Twitter announced on Friday that it is open-sourcing the code behind its recommendation algorithm that is used to select content for users’ timelines. Twitter’s engineering team revealed that tweets that end up in the For You timeline are chosen by a service called Home Mixer, which uses a pipeline process called candidate sourcing.
The pipeline fetches the best tweets from different recommendation sources, ranks each tweet using a machine learning model, and applies heuristics and filters. Twitter’s code made public today does not include parts behind advertising recommendations, which would endanger Twitter’s ability to keep threat actors’ attempts to manipulate the platform under control.
However, the company did not release training data or model weights associated with the Twitter algorithm at this point.
The end goal is for each user’s For You timeline to show 50% of relevant and recent tweets coming from their followers and the other 50% from people not in their network based on what the user would find interesting.
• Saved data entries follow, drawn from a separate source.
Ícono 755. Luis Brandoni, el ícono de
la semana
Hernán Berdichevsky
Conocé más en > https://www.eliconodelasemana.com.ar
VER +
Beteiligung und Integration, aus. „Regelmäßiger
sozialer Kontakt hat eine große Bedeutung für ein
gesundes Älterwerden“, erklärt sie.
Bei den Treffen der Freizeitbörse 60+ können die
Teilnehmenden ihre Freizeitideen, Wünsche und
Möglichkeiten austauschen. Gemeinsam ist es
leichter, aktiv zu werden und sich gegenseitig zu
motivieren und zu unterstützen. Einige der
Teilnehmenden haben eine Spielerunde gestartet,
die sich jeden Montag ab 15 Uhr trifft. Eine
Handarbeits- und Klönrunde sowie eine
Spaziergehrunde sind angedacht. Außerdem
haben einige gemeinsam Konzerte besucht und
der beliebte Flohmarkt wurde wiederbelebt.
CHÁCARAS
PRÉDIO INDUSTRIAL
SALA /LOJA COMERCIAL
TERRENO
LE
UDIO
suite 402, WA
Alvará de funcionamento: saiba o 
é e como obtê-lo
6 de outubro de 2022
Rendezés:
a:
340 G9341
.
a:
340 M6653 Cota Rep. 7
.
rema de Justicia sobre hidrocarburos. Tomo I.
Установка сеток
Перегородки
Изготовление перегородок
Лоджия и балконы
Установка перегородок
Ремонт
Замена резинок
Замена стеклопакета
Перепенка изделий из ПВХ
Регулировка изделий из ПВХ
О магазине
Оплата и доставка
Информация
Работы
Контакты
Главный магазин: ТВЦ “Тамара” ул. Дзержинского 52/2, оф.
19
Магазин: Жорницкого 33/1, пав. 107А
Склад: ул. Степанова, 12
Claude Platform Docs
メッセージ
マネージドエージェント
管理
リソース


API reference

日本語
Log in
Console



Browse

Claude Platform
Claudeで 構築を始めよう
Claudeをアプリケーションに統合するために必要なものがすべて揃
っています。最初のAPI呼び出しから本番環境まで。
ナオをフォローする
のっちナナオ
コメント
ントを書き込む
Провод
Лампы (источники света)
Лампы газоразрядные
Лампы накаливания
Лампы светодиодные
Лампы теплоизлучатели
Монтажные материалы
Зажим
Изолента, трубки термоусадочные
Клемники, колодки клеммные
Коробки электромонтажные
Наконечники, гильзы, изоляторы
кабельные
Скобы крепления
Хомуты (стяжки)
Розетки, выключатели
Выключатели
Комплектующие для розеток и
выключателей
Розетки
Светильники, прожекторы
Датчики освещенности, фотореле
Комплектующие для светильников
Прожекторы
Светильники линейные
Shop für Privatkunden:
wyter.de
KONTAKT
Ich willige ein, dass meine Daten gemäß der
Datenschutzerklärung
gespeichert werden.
Twitter’s announcement follows Twitter CEO Elon Musk’s tweet promising to make the Twitter algorithm public.
Earlier this month, Twitter took down proprietary source code and internal tools leaked on GitHub and publicly available for at least several months.
In a DMCA infringement notice, the company also asked GitHub to provide info on the access history for leaked code, likely to find out who downloaded the code while it was available online.
Twitter is also attempting to use a subpoena filed with the U.S. District Court for the Northern District of California to force GitHub to share identifying information on the FreeSpeechEnthusiasm user who first published the files and anyone who accessed and distributed the leaked Twitter source code, which could likely also be used for further legal action.
Twitter’s engineering team has published two separate GitHub repositories containing the source code for its recommendation algorithm and some of the machine learning models powering it.
However, Twitter’s code made public today doesn’t include parts behind advertising recommendations, or that would endanger Twitter’s ability to keep threat actors’ attempts to manipulate the platform under control.